When solids are converted into fluids, or fluids into gases, there is always a loss of heat of temperature; and, vice versâ, when gases are converted into fluids, or fluids into solids, there is an increase of heat of temperature, and in this case it is said that latent heat is absorbed or given out.
The expansion due to heat has been accounted for by supposing a subtile fluid, or caloric, capable of combining with bodies and of separating their parts from each other, and the absorption and liberation of latent heat can be explained on this principle. But many other facts are incompatible with the theory. For instance, metal may be kept hot for any length of time by friction, so that if caloric be pressed out it must exist in an inexhaustible quantity. Delicate experiments have shown that bodies, when heated, do not increase in weight.

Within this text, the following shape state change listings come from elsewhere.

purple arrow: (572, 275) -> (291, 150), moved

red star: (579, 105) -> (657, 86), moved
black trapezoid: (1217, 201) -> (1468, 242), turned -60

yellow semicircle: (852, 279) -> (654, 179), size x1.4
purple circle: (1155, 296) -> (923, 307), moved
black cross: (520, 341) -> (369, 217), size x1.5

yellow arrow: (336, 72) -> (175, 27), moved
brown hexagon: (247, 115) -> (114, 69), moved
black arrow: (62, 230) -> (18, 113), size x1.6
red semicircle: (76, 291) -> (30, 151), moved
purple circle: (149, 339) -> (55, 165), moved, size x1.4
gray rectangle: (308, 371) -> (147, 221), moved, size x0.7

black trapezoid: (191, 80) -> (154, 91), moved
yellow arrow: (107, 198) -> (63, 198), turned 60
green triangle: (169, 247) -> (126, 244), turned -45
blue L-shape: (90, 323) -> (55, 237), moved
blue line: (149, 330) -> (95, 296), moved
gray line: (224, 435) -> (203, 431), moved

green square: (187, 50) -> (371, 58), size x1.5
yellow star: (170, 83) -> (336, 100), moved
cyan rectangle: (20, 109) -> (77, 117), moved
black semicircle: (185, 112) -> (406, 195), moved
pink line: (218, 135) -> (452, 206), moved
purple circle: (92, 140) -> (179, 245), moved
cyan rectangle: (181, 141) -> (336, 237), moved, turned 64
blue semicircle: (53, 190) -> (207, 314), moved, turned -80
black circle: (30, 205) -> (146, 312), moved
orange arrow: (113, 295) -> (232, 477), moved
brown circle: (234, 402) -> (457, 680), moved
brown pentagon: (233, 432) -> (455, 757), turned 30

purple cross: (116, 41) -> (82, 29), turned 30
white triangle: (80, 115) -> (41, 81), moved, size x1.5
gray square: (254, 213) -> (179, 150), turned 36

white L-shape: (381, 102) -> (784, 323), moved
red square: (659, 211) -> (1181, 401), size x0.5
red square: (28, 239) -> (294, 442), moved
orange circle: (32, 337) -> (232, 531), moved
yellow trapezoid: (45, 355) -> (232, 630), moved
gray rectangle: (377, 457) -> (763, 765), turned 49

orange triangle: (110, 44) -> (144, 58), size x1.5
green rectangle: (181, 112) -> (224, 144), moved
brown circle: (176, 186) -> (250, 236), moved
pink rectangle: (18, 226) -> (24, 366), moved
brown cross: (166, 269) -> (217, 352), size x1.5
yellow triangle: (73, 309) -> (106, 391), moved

It seems possible to account for all the phenomena of heat, if it be supposed that in solids the particles are in a constant state of vibratory motion, the particles of the hottest bodies moving with the greatest velocity and through the greatest space; that in fluids and gases the particles have not only vibratory motion, but also a motion round their own axes with different velocities, and that in ethereal substances the particles move round their own axes and separate from each other, penetrating in right lines through space. Temperature may be conceived to depend upon the velocity of the vibrations, increase of capacity on the motion being performed in greater space; and the diminution of temperature during the conversion of solids into fluids or gases may be explained on the idea of the loss of vibratory motion in consequence of the revolution of particles round their axes at the moment when the body becomes fluid or aeriform, or from the loss of rapidity of vibration in consequence of the motion of particles through greater space.
4. Chemical Attraction. Oil and water will not combine; they are said to have no chemical attraction or affinity for each other. But if oil and solution of potassa in water be mixed, the oil and the solution blend and form a soap; and they are said to attract each other chemically or to have a chemical affinity for each other. It is a general character of chemical combination that it changes the qualities of the bodies. Thus, corrosive and pungent substances may become mild and tasteless; solids may become fluids, and solids and fluids gases.
No body will act chemically upon another body at any sensible distance; apparent contact is necessary for chemical action. A freedom of motion in the parts of the bodies or a want of cohesion greatly assists action, and it was formerly believed that bodies cannot act chemically upon each other unless one of them be fluid or gaseous.
Different bodies unite with different degrees of force, and hence one body is capable of separating others from certain of their combinations, and in consequence mutual decompositions of different compounds take place. This has been called double affinity, or complex chemical affinity.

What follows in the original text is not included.